I followed her out into the hallway, hanging back as she raced to the door.

“Where the heck have you—” she began as she opened the door. Apparently shocked at what she saw there, she took a step back. The door swung wide, and I saw two policemen standing on our front step. One was tall, with a jutting chin and an enormous swell of a belly that pressed against the shiny buttons of his midnight-blue uniform. The other was thin and much younger, his conical helmet too big, so that it hid a good part of his smooth-skinned face and made me think of a bucket turned upside down onto his head.

“Are you … Mrs. Bennett?” the tall policeman asked, pausing as he consulted the notebook he held. He had a deep, authoritative voice, the sort that seemed appropriate for a representative of the local constabulary.

“No … she’s … she’s in bed. I’m Mabel Pearson,” Mabel said, her voice shaky as she pressed her hand against the wall.

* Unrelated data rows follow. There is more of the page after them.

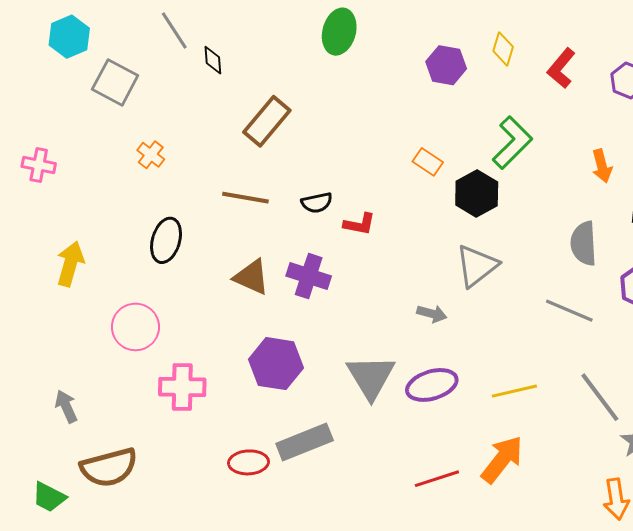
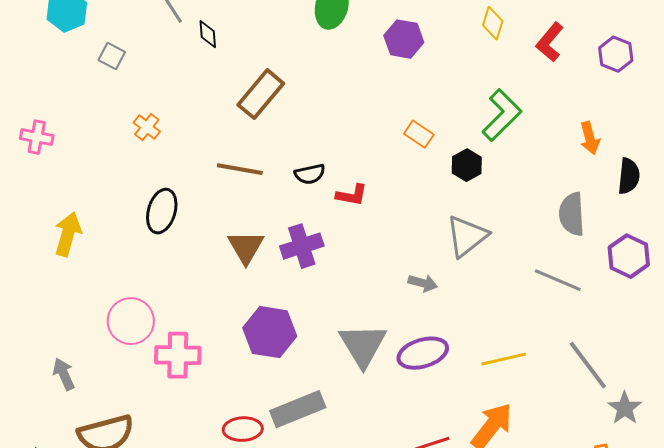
purple hexagon: (446, 65) -> (404, 39), moved
gray square: (115, 82) -> (112, 56), size x0.6
black hexagon: (477, 194) -> (467, 165), size x0.7
purple cross: (309, 276) -> (302, 246), turned -36
brown triangle: (252, 277) -> (246, 247), turned 36
pink circle: (135, 327) -> (131, 321), moved

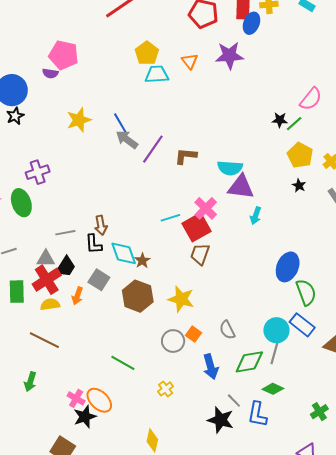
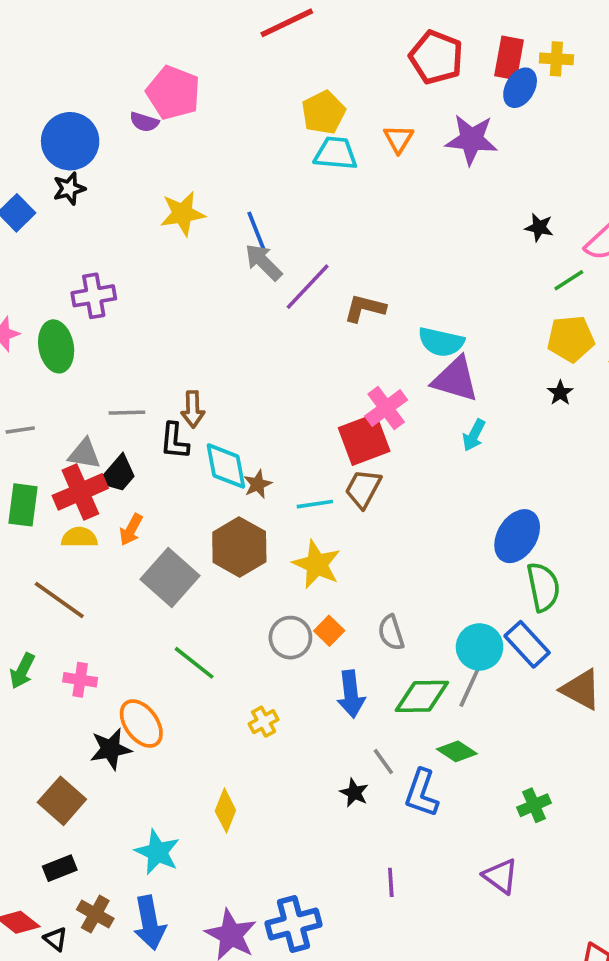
black star: (280, 120) -> (539, 227), moved
yellow pentagon: (300, 155) -> (571, 339), turned 30
cyan line: (170, 218) -> (315, 504), moved
gray square: (99, 280) -> (170, 578), moved, size x1.4
pink cross: (76, 398) -> (80, 680), moved, turned -30
black star: (221, 420) -> (354, 793), size x0.6

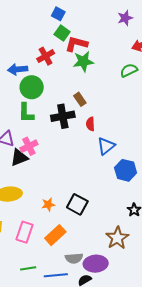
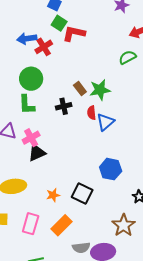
green star: (83, 61) -> (100, 90), moved
blue arrow: (18, 69) -> (27, 39), moved
black cross: (63, 116) -> (64, 106), size x0.7
blue triangle: (106, 146) -> (105, 122), moved
black triangle: (19, 158) -> (37, 153), moved
blue hexagon: (126, 170) -> (111, 169), moved

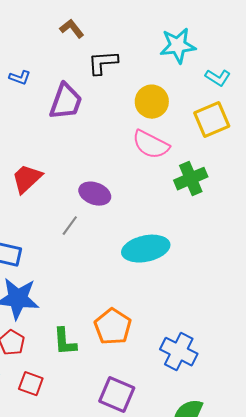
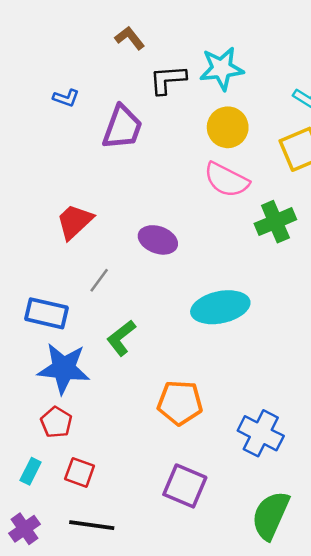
cyan star: (178, 46) -> (222, 69), moved
gray line: (70, 226) -> (99, 280), moved
orange pentagon: (113, 327) -> (180, 403), turned -30
green L-shape: (65, 342) -> (121, 338), moved, turned 56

The tall policeman looked grave. The younger one shuffled about, his expression invisible as he made a study of his feet. “Well, Mrs. Pearson—”

“It’s Miss … Miss Pearson,” Mabel said.

I moved along the hallway to stand next to her.

“Well, I’m afraid, Miss Pearson, that we’ve got a bit of bad news.”

“Oh, God,” Mabel gasped. “I knew it. I just knew it. What is it? What happened? Has there been an accident? Are they both … are they dead?”

The two policemen exchanged looks.

“Erm … If you’re referring to”—the tall man looked at his notebook again—“Mr. Edward Pearson and Mr. Frank Shipton, no, Miss Pearson, they’re not dead. They’re fine. But I’m sorry to say that they’ve been arrested.”

“Arrested?” Mabel’s voice rose close to a shriek. “For what?”